メルセデスのジョージ・ラッセルは、F1ラスベガスGPの予選でポールポジションを獲得。自信はあったものの、ポールポジションは予想していなかったとこの結果を喜んだ。
メルセデスはラスベガスGPの初日から高いパフォーマンスを発揮。ルイス・ハミルトンが2セッションともトップとなり、ラッセルもトップ3を維持するなど期待が持てる滑り出しだった。
しかしチームとしてはそんな好調の原因を掴めていない状態。今季は時間が経つごとに相対的なパフォーマンスが落ちていくことも多く、金曜日の走行を終えた段階で両ドライバー、チームともに慎重な姿勢を崩していなかった。
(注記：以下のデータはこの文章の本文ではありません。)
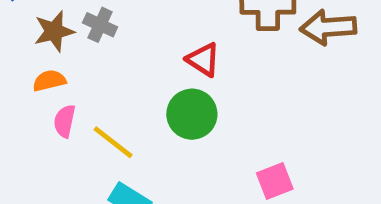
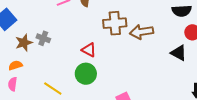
orange semicircle: (49, 81) -> (15, 65), moved
pink semicircle: (65, 121) -> (13, 84), moved

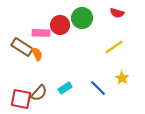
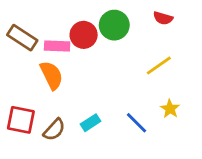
brown rectangle: (22, 47) -> (22, 38), moved
orange semicircle: (37, 54) -> (52, 75), size x1.5
red square: (21, 99) -> (21, 120), moved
そして迎えたFP3ではラッセルがトップとなったものの、赤旗の影響で全車のアタックタイムが出揃わず、メルセデスの好調が保たれているのかはいささか不透明なまま予選がスタートした。
だがメルセデスのパフォーマンスは失われていなかった。Q1ではラッセルが、Q2ではハミルトンがトップ通過となり、2台共に危なげなくQ3に進出したのだ。
Q3では、ハミルトンがアタックをまとめられずに10番手に終わったのは残念だったが、ラッセルはQ3最初のアタックでトップ。さらに2度目のアタックに向けては、路面コンディションが改善するのを最大限に活用すべく、最後にコースイン。うまくタイヤを温めてアタックをまとめ、見事今季3度目のポールポジションを獲得した。
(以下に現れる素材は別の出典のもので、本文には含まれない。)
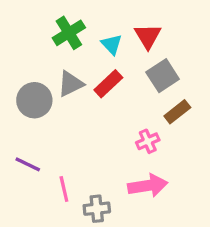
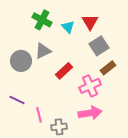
green cross: (69, 33) -> (42, 20), turned -30
red rectangle: (108, 84) -> (64, 71), moved
pink cross: (148, 141) -> (90, 86), size x1.5

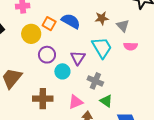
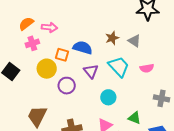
pink semicircle: (131, 46) -> (147, 68), moved
purple triangle: (78, 58) -> (91, 71), moved
cyan circle: (62, 71) -> (108, 97), moved
gray cross: (95, 81) -> (161, 98), moved

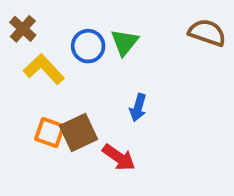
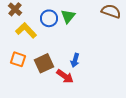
blue arrow: (138, 108) -> (75, 60), moved
orange square: (50, 133) -> (18, 59), moved

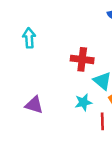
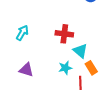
cyan arrow: (29, 38) -> (22, 33), moved, turned 35

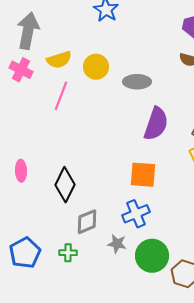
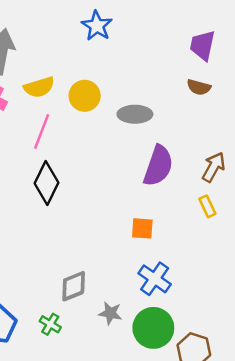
orange square: (143, 175) -> (142, 228), size x0.7
black diamond: (65, 185) -> (47, 183), moved
blue cross: (136, 214) -> (155, 279), moved, turned -32
green cross: (68, 253) -> (50, 324), turned 30

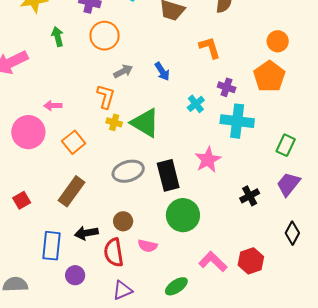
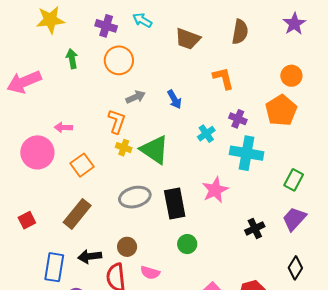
green circle: (183, 215) -> (187, 244), size x0.6

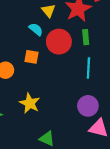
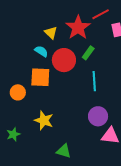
green rectangle: (86, 37) -> (88, 53), turned 48
orange square: (32, 57) -> (40, 77), size x1.5

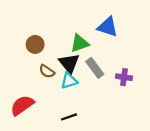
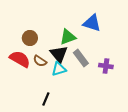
red semicircle: (22, 105) -> (20, 59), moved, turned 65
black line: (69, 117) -> (46, 99), moved, turned -48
パルクフェルメで、これほどのペースを持っていると予想していたかと聞かれたラッセルはそれを否定。ポールポジションは信じられないと喜びを語った。
「正直なところ、そんなことないんだ。ポールポジションに戻れるなんて信じられない気分だよ」
「ウイークを通じてとても速かった。Q3の最後のラップに入るとき、これが重要なラップになるとわかっていたんだ。それ以前のことは関係ないんだ」
「最初の走行のあと、フロントウイングをちょっと変更したんだ。その時、アタックができないかもと思った瞬間があったけど、本当に嬉しかった。この週末、なぜここまで速かったのかを理解するために、もっと深く掘り下げていかなければならない」
未だに速さを発揮できている原因は把握しきれていないと示唆したラッセル。コースインを遅らせるという、他車のクラッシュで大失敗になりかねない戦略を採ったことについては、次のように説明した。
「ときにはテーブルの上にカードを伏せなければ行けないときもあるけど、自信があったんだ。クリーンなラップができれば、フロントロウは確保できるってね。だからポールポジションを獲得できたことは素晴らしいよ」
「ここ最近は何度か良い予選ができているけど、それを勝利に繋げる必要がある。ラスベガスはいつも最高だよ。良い雰囲気だし、今からレースが楽しみだ」
メルセデスのトト・ウルフ代表は、ハミルトンの速さが予選結果に反映されなかったことを悔やみつつ、寒さが好結果の一因だったと主張した。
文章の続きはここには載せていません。